Yo en tu lugar, concluí después de imaginarme en su situación queriendo contraer nupcias con una mujer dispuesta a bautizar a la descendencia como si fueran cangrejos, no le pediría jamás matrimonio, le dije. Está re loca. Mira, continué, tú estás chavo, apenas entraste a la prepa, ella ya va saliendo. Quiere cosas distintas. Muchas cosas, te lo juro, le comenté yo acordándome de las veces que ella le había sido infiel a mi compa con uno de sus amigos. Él no lo sabía. ¡Además, imagínate! ¿Qué tal que un día tienes un hijo con ella y le pone Sebastián? <No, pues sí, tienes razón>, reconoció él con la cara de quien ve devotamente las caricaturas del canal cinco. <Pero ahora tengo que cancelarle la cena en que le iba a proponer que nos casáramos un día>, agregó turbado. Como no supo cómo hacerlo, me ofrecí a llevarlo a cabo en su lugar. Le conté que había quedado yo de pasar por algo a casa de ella, de hecho ya me tengo que ir, le dije; ahorita que no están sus papás, pensé. De verdad que la vida es puta, y no sólo la vida.

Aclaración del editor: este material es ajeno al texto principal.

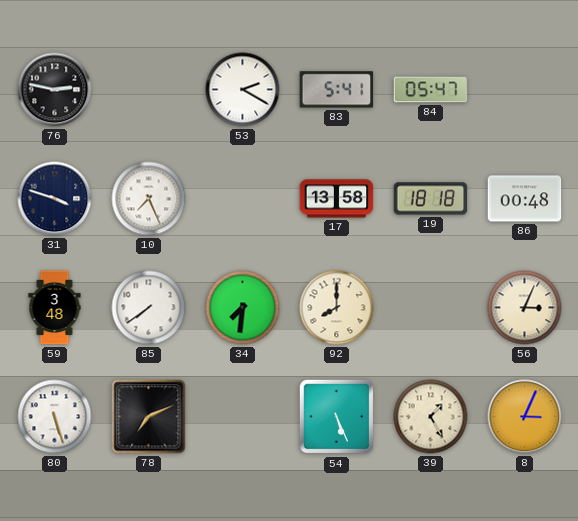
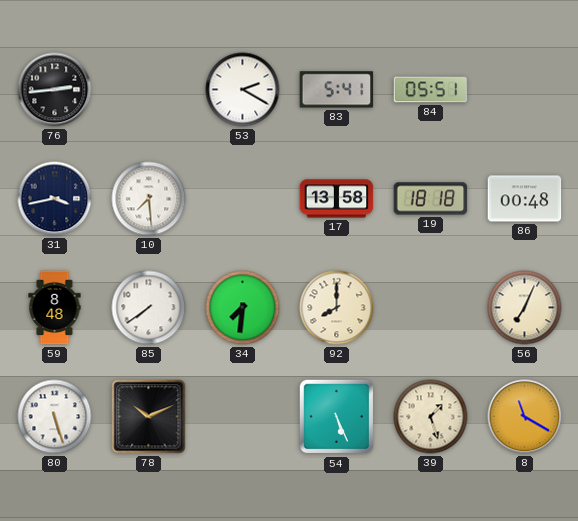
76: 2:47 -> 2:44
84: 05:47 -> 05:51
31: 3:48 -> 3:43
10: 7:26 -> 7:29
59: 3:48 -> 8:48
56: 3:04 -> 7:04
78: 7:11 -> 10:11
39: 1:25 -> 1:27
8: 3:04 -> 11:20
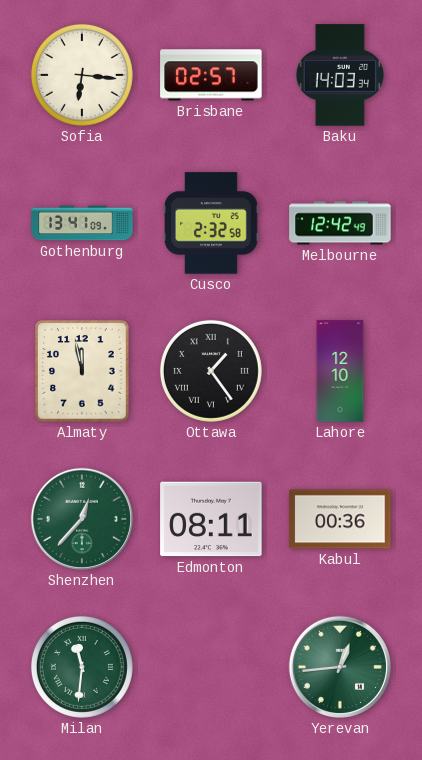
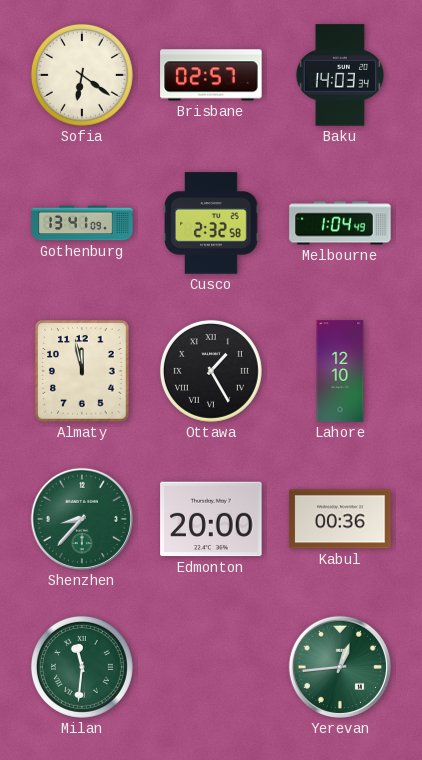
Sofia: 6:16 -> 6:21
Melbourne: 12:42 -> 1:04
Ottawa: 1:24 -> 1:25
Shenzhen: 12:37 -> 8:37
Edmonton: 08:11 -> 20:00
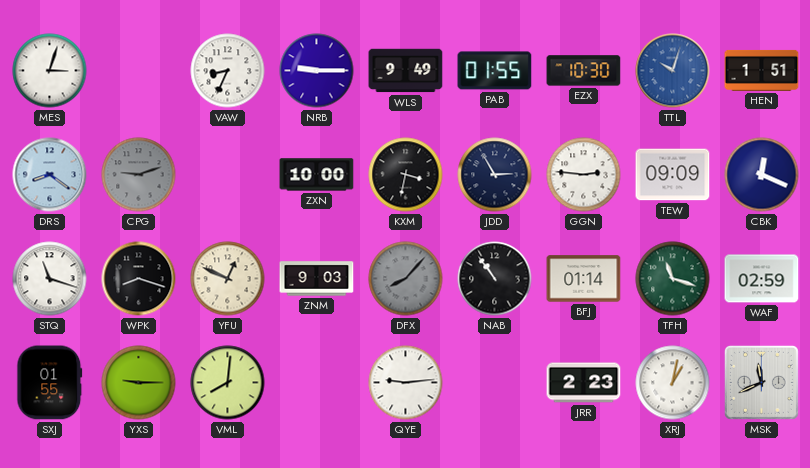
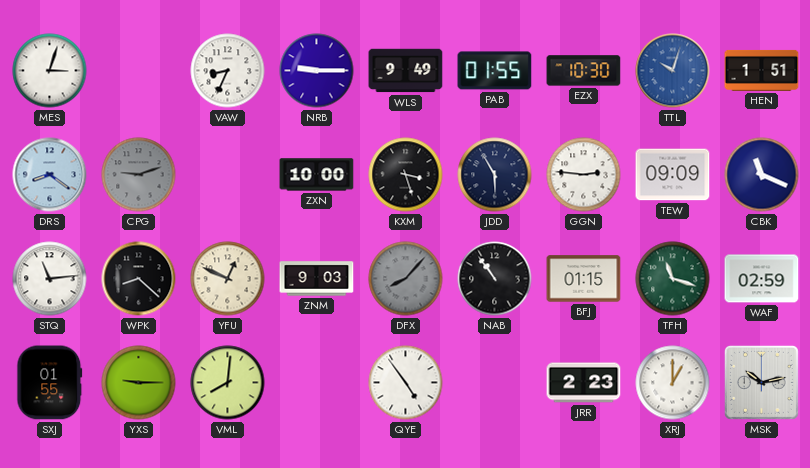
KXM: 3:32 -> 3:27
JDD: 2:55 -> 5:55
CBK: 12:19 -> 11:19
STQ: 11:18 -> 11:14
WPK: 8:18 -> 8:22
BFJ: 01:14 -> 01:15
QYE: 9:14 -> 4:54
XRJ: 1:02 -> 1:00
MSK: 11:41 -> 10:13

Media hora después estaba yo frente a su pórtico. La mano me temblaba de ansia cuando toqué su timbre. El coche de sus padres aún no ocupaba el cajón que le correspondía. Ella abriría la puerta, la sala, yo la boca para decirle que no la llevaría a cenar su novio, ella mis botones, ella mi camisa, ella su blusa, su falda, las piernas, le pondríamos nombre al niño… ¿Sebastián?, recordé de pronto. Cuando ella al fin abrió, nadie la esperaba fuera. Yo iba ya en mi auto escuchando a todo volumen, en la mente, las mamadas de aquel pinche cangrejo.

Inspirado en (y dedicado a)

Diego, a quien no se puede convencer sobre el nombre de un proyecto.

América, que a fuerza le quiere poner Sebastián a su hijo.

Mario, que llega preguntando si me voy casar.

Y en la canción «El diablo» de Fobia.

*los personajes se basan en anécdotas del día de hoy y no en personas reales.